- Pitcher
- Born: December 29, 1956 (age 68) Cleveland, Ohio, U.S.
- Batted: RightThrew: Right

MLB debut
- September 2, 1978, for the Baltimore Orioles

Last MLB appearance
- September 9, 1981, for the Baltimore Orioles

MLB statistics
- Win–loss record: 5–6
- Earned run average: 4.02
- Strikeouts: 46
- Stats at Baseball Reference

Teams
- Baltimore Orioles (1978–1981);

= Dave Ford =

American baseball player (born 1956)

David Alan Ford (born December 29, 1956) is a former Major League Baseball pitcher for the Baltimore Orioles. Born in Cleveland, Ohio, Ford attended Lincoln-West High School, and after graduating in 1975, was selected with the 23rd pick by the Orioles in the 1975 Major League Baseball draft.

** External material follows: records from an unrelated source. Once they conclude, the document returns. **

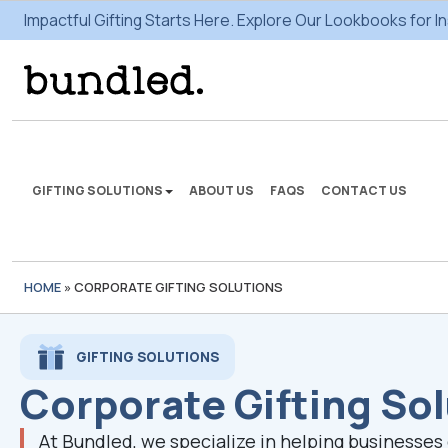
Impactful Gifting Starts Here. Explore Our Lookbooks for In
GIFTING SOLUTIONS
ABOUT US
FAQS
CONTACT US
HOME
»
CORPORATE GIFTING SOLUTIONS
We're here to make some
gifting magic.
GIFTING SOLUTIONS
Corporate Gifting So
VIEW SOLUTIONS
At Bundled, we specialize in helping businesse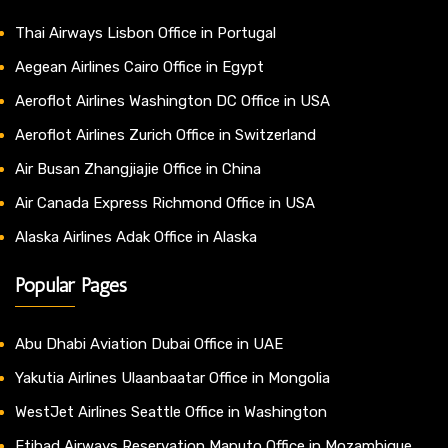
Thai Airways Lisbon Office in Portugal
Aegean Airlines Cairo Office in Egypt
Aeroflot Airlines Washington DC Office in USA
Aeroflot Airlines Zurich Office in Switzerland
Air Busan Zhangjiajie Office in China
Air Canada Express Richmond Office in USA
Alaska Airlines Adak Office in Alaska
Popular Pages
Abu Dhabi Aviation Dubai Office in UAE
Yakutia Airlines Ulaanbaatar Office in Mongolia
WestJet Airlines Seattle Office in Washington
Etihad Airways Reservation Maputo Office in Mozambique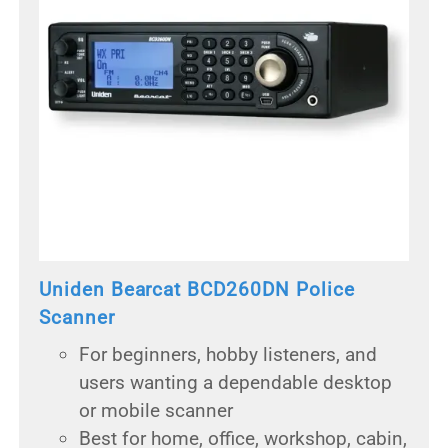
Uniden Bearcat BCD260DN Police
Scanner
For beginners, hobby listeners, and
users wanting a dependable desktop
or mobile scanner
Best for home, office, workshop, cabin,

Ford started his career in the minor league with Bluefield and Miami in 1975, pitching 52 and 12 innings respectively for the two clubs. In 1976, while playing for Charlotte of the Southern League, he pitched 212 innings, posted a 17-7 record, and had an ERA of 2.50 over 27 games. For his efforts, Ford was named Southern League's Pitcher of the Year. The next season, he pitched for the Rochester Red Wings of the International League, and finished the season with a 9-14 record and a 4.81 ERA. He spent the 1978 season at Rochester as well, pitching in 15 games, winning six and losing five.

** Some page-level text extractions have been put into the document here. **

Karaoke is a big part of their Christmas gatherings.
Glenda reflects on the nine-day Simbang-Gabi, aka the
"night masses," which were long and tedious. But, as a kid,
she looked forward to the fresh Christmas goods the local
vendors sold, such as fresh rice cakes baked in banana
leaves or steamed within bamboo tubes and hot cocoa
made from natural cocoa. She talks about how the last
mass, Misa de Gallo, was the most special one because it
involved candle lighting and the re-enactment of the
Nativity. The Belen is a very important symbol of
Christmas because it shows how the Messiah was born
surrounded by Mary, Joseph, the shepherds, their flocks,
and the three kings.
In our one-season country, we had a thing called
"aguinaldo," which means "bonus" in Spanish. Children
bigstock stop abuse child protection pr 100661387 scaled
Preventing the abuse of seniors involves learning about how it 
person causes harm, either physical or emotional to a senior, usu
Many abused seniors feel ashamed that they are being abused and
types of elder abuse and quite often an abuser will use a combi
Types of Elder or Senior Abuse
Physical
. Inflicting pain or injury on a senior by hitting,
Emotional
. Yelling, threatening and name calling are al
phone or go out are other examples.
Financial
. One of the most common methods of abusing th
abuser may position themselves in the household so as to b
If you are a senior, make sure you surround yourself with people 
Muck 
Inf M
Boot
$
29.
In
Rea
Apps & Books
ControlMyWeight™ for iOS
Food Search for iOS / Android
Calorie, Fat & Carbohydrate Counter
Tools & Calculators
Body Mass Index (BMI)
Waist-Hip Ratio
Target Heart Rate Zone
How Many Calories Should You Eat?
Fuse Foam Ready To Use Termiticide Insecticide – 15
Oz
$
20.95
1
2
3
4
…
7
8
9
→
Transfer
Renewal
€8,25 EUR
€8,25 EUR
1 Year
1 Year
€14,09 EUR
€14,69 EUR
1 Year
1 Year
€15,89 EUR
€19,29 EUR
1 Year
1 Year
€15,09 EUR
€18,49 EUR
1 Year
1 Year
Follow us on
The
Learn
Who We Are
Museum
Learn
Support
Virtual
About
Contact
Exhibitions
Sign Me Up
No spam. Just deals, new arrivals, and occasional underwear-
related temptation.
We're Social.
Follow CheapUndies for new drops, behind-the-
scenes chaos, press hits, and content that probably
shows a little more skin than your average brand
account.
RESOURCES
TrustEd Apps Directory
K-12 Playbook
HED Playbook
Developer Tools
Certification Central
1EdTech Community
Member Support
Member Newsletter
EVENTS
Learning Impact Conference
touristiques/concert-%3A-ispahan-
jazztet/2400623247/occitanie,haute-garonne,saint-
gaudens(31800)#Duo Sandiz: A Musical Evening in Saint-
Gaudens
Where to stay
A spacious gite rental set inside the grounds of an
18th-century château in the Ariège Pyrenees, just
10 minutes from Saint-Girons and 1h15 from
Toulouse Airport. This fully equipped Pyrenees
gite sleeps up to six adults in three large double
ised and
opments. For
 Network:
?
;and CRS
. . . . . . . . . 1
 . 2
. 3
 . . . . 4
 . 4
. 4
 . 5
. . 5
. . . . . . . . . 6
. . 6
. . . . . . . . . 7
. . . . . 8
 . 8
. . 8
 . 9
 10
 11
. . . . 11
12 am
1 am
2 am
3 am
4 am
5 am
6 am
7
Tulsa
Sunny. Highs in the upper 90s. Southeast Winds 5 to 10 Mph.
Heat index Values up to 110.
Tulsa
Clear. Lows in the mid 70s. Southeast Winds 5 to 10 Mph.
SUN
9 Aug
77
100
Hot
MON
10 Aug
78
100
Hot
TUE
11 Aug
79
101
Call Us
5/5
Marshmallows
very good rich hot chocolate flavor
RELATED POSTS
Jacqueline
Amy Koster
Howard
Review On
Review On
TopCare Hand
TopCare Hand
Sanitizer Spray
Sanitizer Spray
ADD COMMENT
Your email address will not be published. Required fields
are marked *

Ford made his major league debut on September 2, 1978 against the Chicago White Sox. he pitched 8 1/3 innings, allowed no runs, struck out two, and received the win. He pitched in one more game during the 1978 season, again not allowing a run, and finished the season with a 1-0 record and an ERA of 0.00. Ford split time between the majors and minors again in 1979, playing in nine major league games and starting two of them. He pitched 30 innings, posted a 2-1 record and had an ERA of 2.10. He became a main part of the roster in 1980, pitching in 25 games, where he pitched nearly 70 innings and had an ERA of 4.26. He played in 15 games the following season, and played in his final major league game on September 9, 1981. He continued to play in the minor leagues for a few years, then retired from baseball in 1985, having last played for the El Paso Diablos.